YO12 - A curious case of pancytopenia: Adult onset osteopetrosis presented as myelofibrosis

Date 18 December 2016
Event ESMO Asia 2016 Congress
Session Poster lunch
Topics Myeloproliferative Neoplasms
Presenter Chandan Das
Authors C.K. Das1, A. Gogia2, S. Mallick3
  • 1Medical Oncology, All India Institute of Medical Sciences, 110029 - New Delhi/IN
  • 2Medical Oncology, Dr. BRA Institute Rotary Cancer Hospital (AIIMS), 110029 - New Delhi/IN
  • 3Pathology, All India Institute of Medical Sciences, 110029 - New Delhi/IN

Abstract

Case Summary

INTRODUCTION

Osteopetrosis, is a dysplastic bone disorders due to dysfunctional osteoclast resulting in osteosclerosis of both axial and appendicular bones. We report a case of osteopetrosis presented as myelofibrosis.

CASE SUMMARY

A 44-year-old male patient presented with pain abdomen for the last 6 months. On evaluation he found to have pallor, no lymphadenopathy with massively enlarged spleen almost reaching umbilicus. Skeletal examination normal. The patient had intact neurological examination.

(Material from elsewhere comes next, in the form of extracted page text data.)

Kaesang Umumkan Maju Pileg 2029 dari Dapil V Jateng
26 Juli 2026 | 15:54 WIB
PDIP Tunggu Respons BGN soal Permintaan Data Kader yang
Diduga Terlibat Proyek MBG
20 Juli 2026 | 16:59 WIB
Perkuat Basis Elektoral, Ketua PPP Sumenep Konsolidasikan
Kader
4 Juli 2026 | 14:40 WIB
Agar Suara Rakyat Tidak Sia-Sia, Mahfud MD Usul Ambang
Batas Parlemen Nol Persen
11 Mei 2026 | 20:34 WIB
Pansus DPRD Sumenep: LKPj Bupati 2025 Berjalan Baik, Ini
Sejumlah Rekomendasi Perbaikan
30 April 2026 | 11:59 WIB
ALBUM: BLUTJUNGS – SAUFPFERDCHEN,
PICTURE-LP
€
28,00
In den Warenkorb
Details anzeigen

Laboratory examination suggestive of normochromic normocytic anemia with pancytopenia, elevated lactate dehydrogenase, normal alkaline phosphatase level normal. In view of cytopenia with leucoerythroblastic pictures we considered the differential diagnosis of primary myelofibrosis, myelophthisis, myelodysplasia, infection associated myelosuppression, osteopetrosis.

Tc99m Skeletal scintigraphy suggestive of Iso-Intense uptake at metaphysis and epiphyses of the long bones,Skeletal survey suggestive of increased bone density at the spine and ribs.The osteosclerosis of long bones resulting in obliterating the medullary canal. These observations were consistent in line with the characteristic features of osteopetrosis.

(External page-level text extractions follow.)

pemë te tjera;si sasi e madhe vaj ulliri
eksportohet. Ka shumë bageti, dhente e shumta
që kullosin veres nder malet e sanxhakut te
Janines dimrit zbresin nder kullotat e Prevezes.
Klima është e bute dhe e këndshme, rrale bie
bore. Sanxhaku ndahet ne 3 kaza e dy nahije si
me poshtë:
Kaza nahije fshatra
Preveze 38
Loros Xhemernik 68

Evaluation of viral etiology negative as well as heavy metal analysis by tandem mass spectrometry was normal. Bone marrow evaluation suggestive of hypo cellular bone marrow with extensive fibrosis with minimal cellular components.There are no increase in blast counts with normal megakaryocyte. Overall picture suggestive of osteopetrosis.

He was managed with high doses of corticosteroid with mega dose of 1,25 Vitamin D3. At the end of 6 month follow up the patient is partially improved in cytopenia, feeling better, actively returning to his professional duties.

DISCUSSION

Osteopetrosis is a spectrum of hereditary diseases with dysfunctional bone resorption, resulted from altered balance between osteoblasts and osteoclasts. autosomal dominant adult has the age of onset is usually 18-20 year. Clinical features ranges from asymptomatic to fulminant pancytopenia. extramedullary hematopoiesis, hepatosplenomegaly, chronic rhinitis The prognosis is good with survival up to 30-40 year.